Solar generation is forecast to be the largest source of electricity generation globally by 2040.
The rise of solar is creating challenges for electricity grid operators and market participants alike. The energy generated by solar panels changes rapidly as clouds move overhead and weather forecasts struggle to predict clouds accurately.
As solar penetration increases, the uncertainty in solar electricity forecasts is causing headaches not just for those with solar assets but for anyone building a business or optimising their electricity use.
Current forecast approaches use Numerical Weather Predictions, which take several hours to compute. This leaves a “blind spot” in forecasting short time horizons from a few minutes to hours ahead. Experienced practitioners and meteorologists can fill this gap by using satellite imagery and “human intelligence” to informally improve the solar forecast. But this is not scalable as meteorologists are not available to most teams and with machine learning, it should be possible to automate these intuitions.
It needn't be like this.
Open Climate Fix manages this torrent of data with a robust data pipeline to enable our customers to rely on the best forecasts, without the need to download and wrestle with Gigabytes of satellite and weather data. The machine learning prediction is fast to run, delivering actionable information in minutes after a new satellite image is recorded, and forecasts are available through a user interface or automatically through an API.

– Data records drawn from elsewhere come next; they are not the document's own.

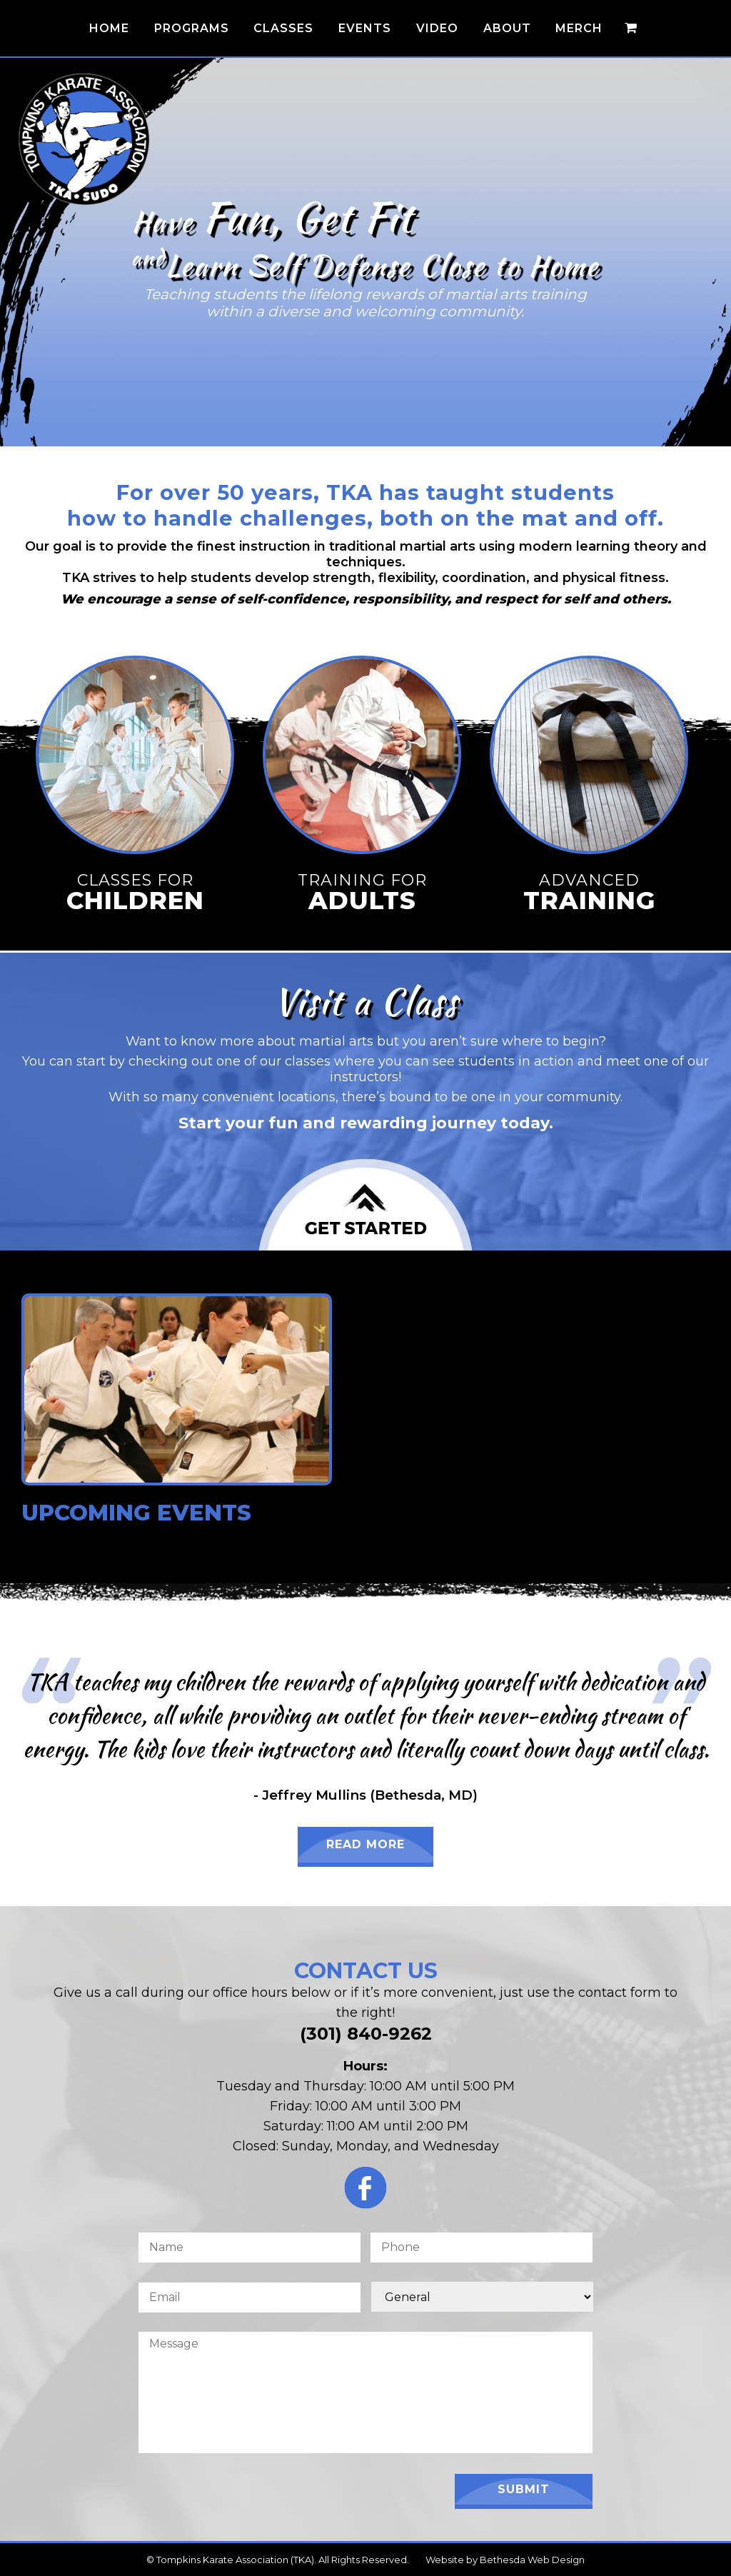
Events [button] (364, 28)
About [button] (507, 28)
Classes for (135, 892)
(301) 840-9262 (366, 2033)
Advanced (589, 892)
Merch (579, 28)
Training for (362, 892)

Continually updating forecasts in real-time
High accuracy from cutting edge ML
High temporal and spatial resolution
Expected and tail forecasts
Open Climate Fix observed that the gap in short term forecasting of clouds is filled at present through meteorologists - their experience applied to satellite imagery - and real-time ground sensors. What if we applied the latest in machine learning to all the data sources available simultaneously, and developed a machine intelligence to replicate or even surpass what is available today?
NOWCASTING takes in all the data - satellite imagery, Numerical Weather Predictions, topographic and solar generation data - and applies cutting edge deep learning techniques not before seen in energy forecasting. These multimodal machine learning techniques accept data natively from different input source types without interpolation and have been only recently possible with advances in computer hardware and techniques developed in the Natural Language Processing field. Open Climate Fix has implemented these techniques and applied them to solar energy, drawing on a breadth of industry experience from Google Deepmind, NASA, wind forecasting and the transmission system operator.

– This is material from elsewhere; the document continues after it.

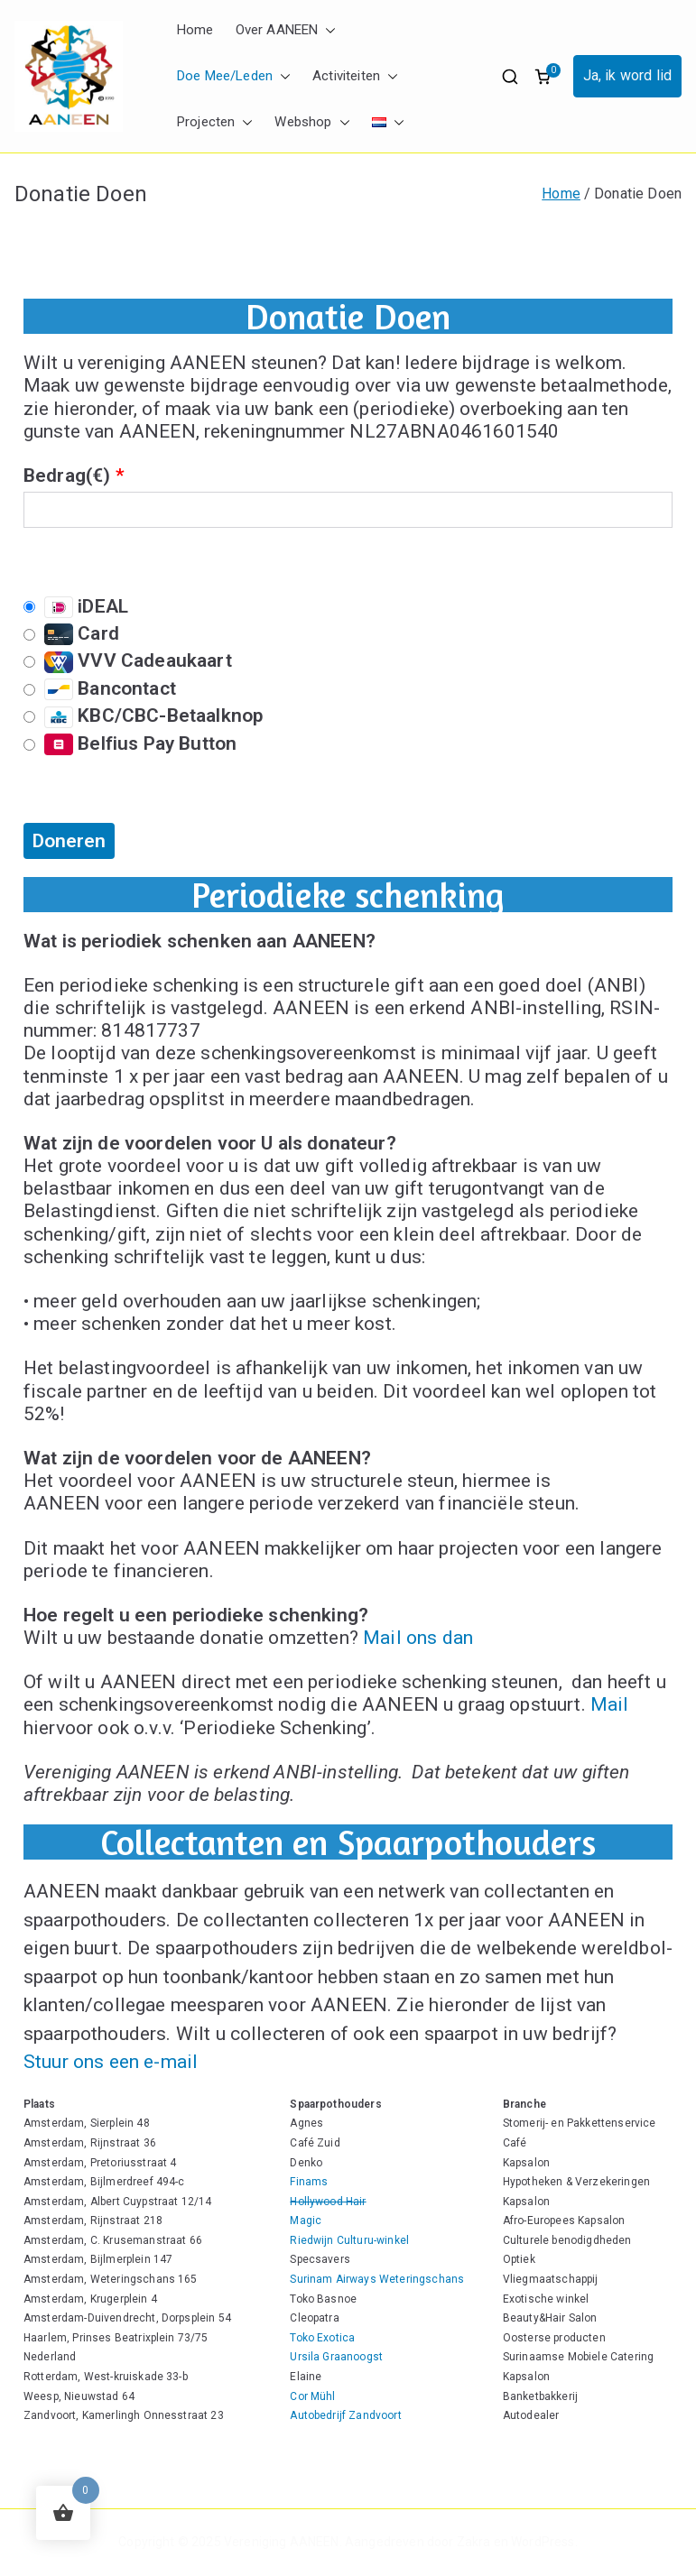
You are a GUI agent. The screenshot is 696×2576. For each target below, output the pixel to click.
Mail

Through exhaustive experimentation and optimising of architectures, Open Climate Fix has developed a best in class forecasting framework for both deterministic and probabilistic forecasts.
Open Climate Fix is building our model completely out in the open! We are actively building collaborations, working with contributors and not restricting the IP behind the model.
Why? It is becoming clear that open source software projects grow faster, are more robust and are more responsive to their users' needs. Linux, Apache, and Python are leaders in their fields. By having an open model which researchers or our clients can build on and improve, we will develop a forecast which is continually improving with the state-of-the-art.
So why buy an open service? Because NOWCASTING is much more than the model. Open Climate Fix manages and procures the huge data volumes involved; we keep the service available; we integrate the latest update from the open-source model to give the best forecast. Lastly, we can provide expert advice and tailor your use of the product.
At Open Climate Fix our mission is to make managing PV power as easy as possible. Going open source is going to help us achieve that goal.